With the pictures left aside, write out exactly the lines of the listing below from the line with "Anonymous signatures signify peopl" to the line with "without warranty of", both included, and only those.

_DATA RECORDS_.

----

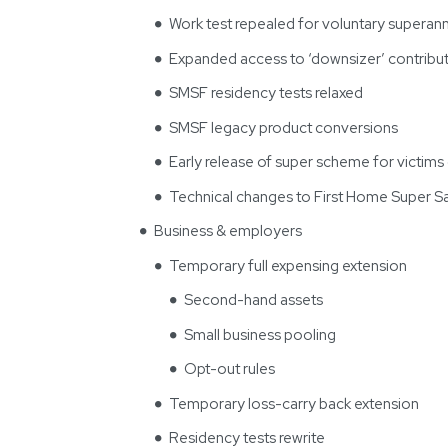
Work test repealed for voluntary superann
Expanded access to ‘downsizer’ contribut
SMSF residency tests relaxed
SMSF legacy product conversions
Early release of super scheme for victim
Technical changes to First Home Super 
Business & employers
Temporary full expensing extension
Second-hand assets
Small business pooling
Opt-out rules
Temporary loss-carry back extension
Residency tests rewrite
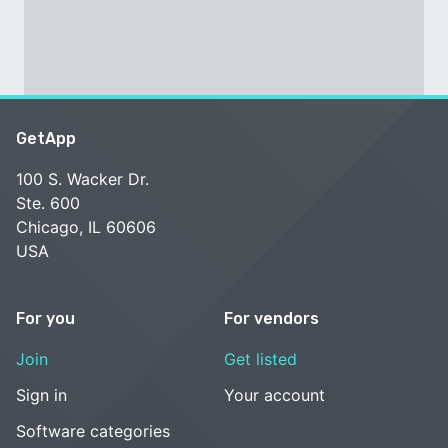
GetApp
100 S. Wacker Dr.
Ste. 600
Chicago, IL 60606
USA
For you
For vendors
Join
Get listed
Sign in
Your account
Software categories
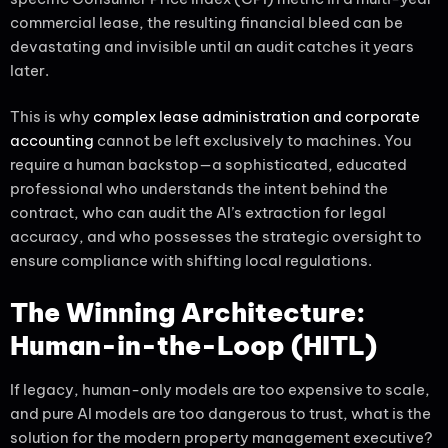
commercial lease, the resulting financial bleed can be
devastating and invisible until an audit catches it years
later.
This is why
complex lease administration and corporate
accounting
cannot be left exclusively to machines. You
require a human backstop—a sophisticated, educated
professional who understands the intent behind the
contract, who can audit the AI’s extraction for legal
accuracy, and who possesses the strategic oversight to
ensure compliance with shifting local regulations.
The Winning Architecture:
Human-in-the-Loop (HITL)
If legacy, human-only models are too expensive to scale,
and pure AI models are too dangerous to trust, what is the
solution for the modern property management executive?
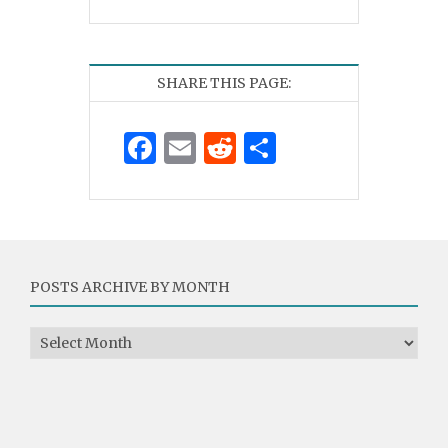
SHARE THIS PAGE:
Facebook
Email
Reddit
Share
POSTS ARCHIVE BY MONTH
Posts Archive by Month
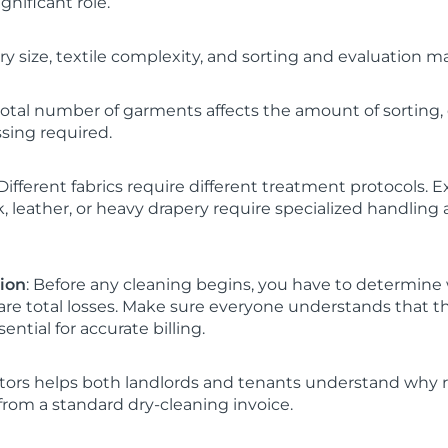
ignificant role.
y size, textile complexity, and sorting and evaluation ma
 total number of garments affects the amount of sorting
sing required.
ifferent fabrics require different treatment protocols. 
lk, leather, or heavy drapery require specialized handling
tion
: Before any cleaning begins, you have to determine
re total losses. Make sure everyone understands that th
ential for accurate billing.
ctors helps both landlords and tenants understand why r
rom a standard dry-cleaning invoice.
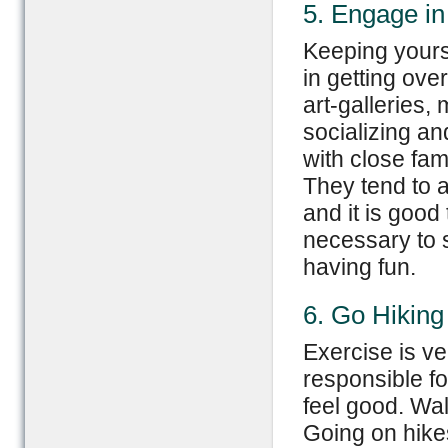
5. Engage in 
Keeping yours
in getting ove
art-galleries,
socializing a
with close fami
They tend to 
and it is good 
necessary to s
having fun.
6. Go Hiking
Exercise is ve
responsible f
feel good. Wal
Going on hike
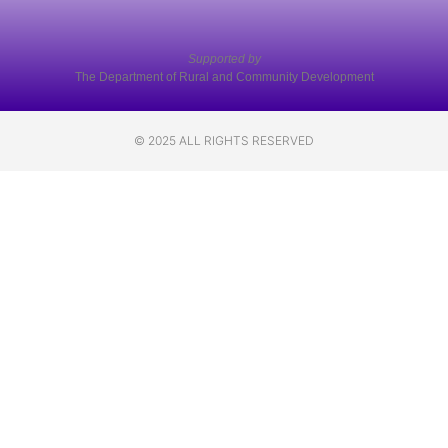
Supported by
The Department of Rural and Community Development
© 2025 ALL RIGHTS RESERVED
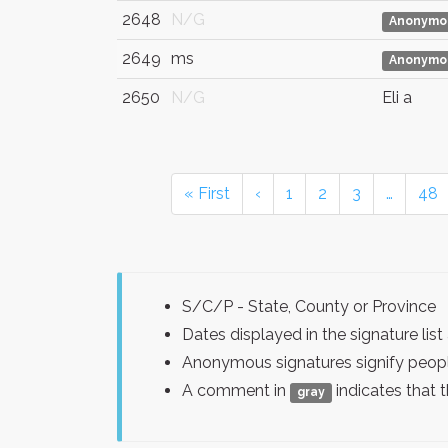
2648
N/G
Anonymo
2649
ms
Anonymo
2650
N/G
Eli a
« First
‹
1
2
3
…
48
S/C/P - State, County or Province
Dates displayed in the signature l
Anonymous signatures signify peopl
A comment in
indicates that 
gray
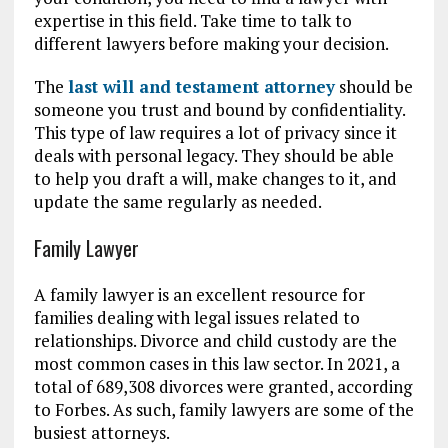
expertise in this field. Take time to talk to
different lawyers before making your decision.
The
last will and testament attorney
should be
someone you trust and bound by confidentiality.
This type of law requires a lot of privacy since it
deals with personal legacy. They should be able
to help you draft a will, make changes to it, and
update the same regularly as needed.
Family Lawyer
A family lawyer is an excellent resource for
families dealing with legal issues related to
relationships. Divorce and child custody are the
most common cases in this law sector. In 2021, a
total of 689,308 divorces were granted, according
to Forbes. As such, family lawyers are some of the
busiest attorneys.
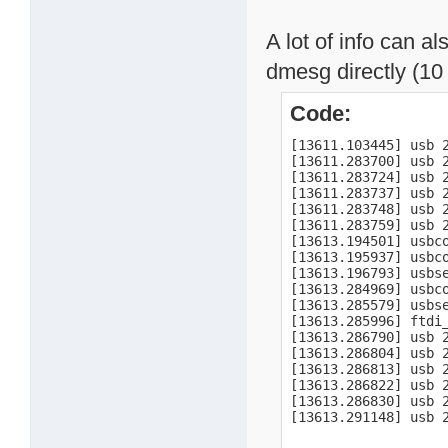
A lot of info can a
dmesg directly (10 
Code:
[13611.103445] usb 
[13611.283700] usb 
[13611.283724] usb 
[13611.283737] usb 2
[13611.283748] usb 2
[13611.283759] usb 2
[13613.194501] usbco
[13613.195937] usbc
[13613.196793] usbse
[13613.284969] usbco
[13613.285579] usbs
[13613.285996] ftdi
[13613.286790] usb 2
[13613.286804] usb 2
[13613.286813] usb 2
[13613.286822] usb 2
[13613.286830] usb 2
[13613.291148] usb 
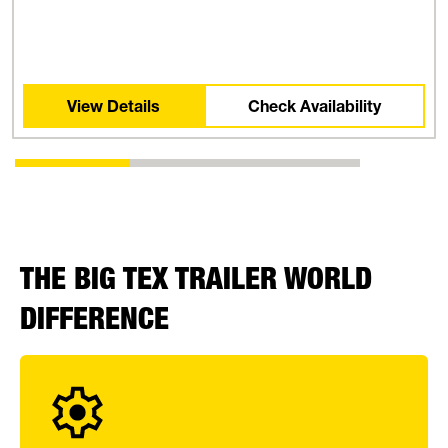
View Details
Check Availability
THE BIG TEX TRAILER WORLD
DIFFERENCE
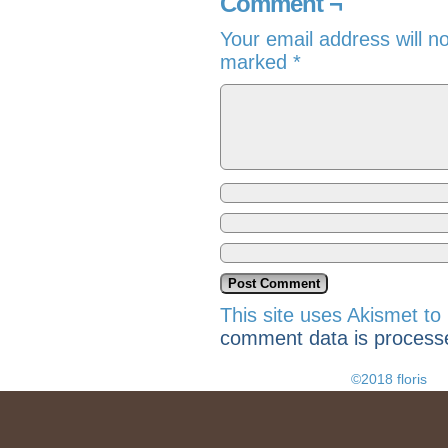
Comment ¬
Your email address will n
marked
*
This site uses Akismet t
comment data is process
©2018 floris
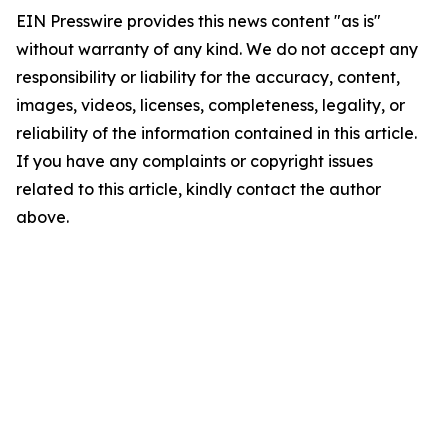
EIN Presswire provides this news content "as is"
without warranty of any kind. We do not accept any
responsibility or liability for the accuracy, content,
images, videos, licenses, completeness, legality, or
reliability of the information contained in this article.
If you have any complaints or copyright issues
related to this article, kindly contact the author
above.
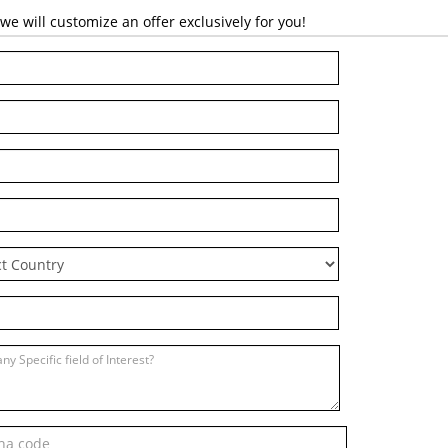
 will customize an offer exclusively for you!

----

_RESULT OF THE TASK_.
Anonymous signatures signify peopl
A comment in
indicates that 
gray
expertise in this field. Take time to talk to
different lawyers before making your decision.
The
last will and testament attorney
should be
someone you trust and bound by confidentiality.
This type of law requires a lot of privacy since it
deals with personal legacy. They should be able
to help you draft a will, make changes to it, and
update the same regularly as needed.
Family Lawyer
A family lawyer is an excellent resource for
families dealing with legal issues related to
relationships. Divorce and child custody are the
most common cases in this law sector. In 2021, a
total of 689,308 divorces were granted, according
to Forbes. As such, family lawyers are some of the
busiest attorneys.
A lot of info can a
dmesg directly (10 
Code:
[13611.103445] usb 
[13611.283700] usb 
[13611.283724] usb 
[13611.283737] usb 2
[13611.283748] usb 2
[13611.283759] usb 2
[13613.194501] usbco
[13613.195937] usbc
[13613.196793] usbse
[13613.284969] usbco
[13613.285579] usbs
[13613.285996] ftdi
[13613.286790] usb 2
[13613.286804] usb 2
[13613.286813] usb 2
[13613.286822] usb 2
[13613.286830] usb 2
[13613.291148] usb 
View Details
Check Availability
THE BIG TEX TRAILER WORLD
DIFFERENCE
Comment ¬
Your email address will n
marked
*
This site uses Akismet t
comment data is process
©2018 floris
EIN Presswire provides this news content "as is"
without warranty of any kind. We do not accept any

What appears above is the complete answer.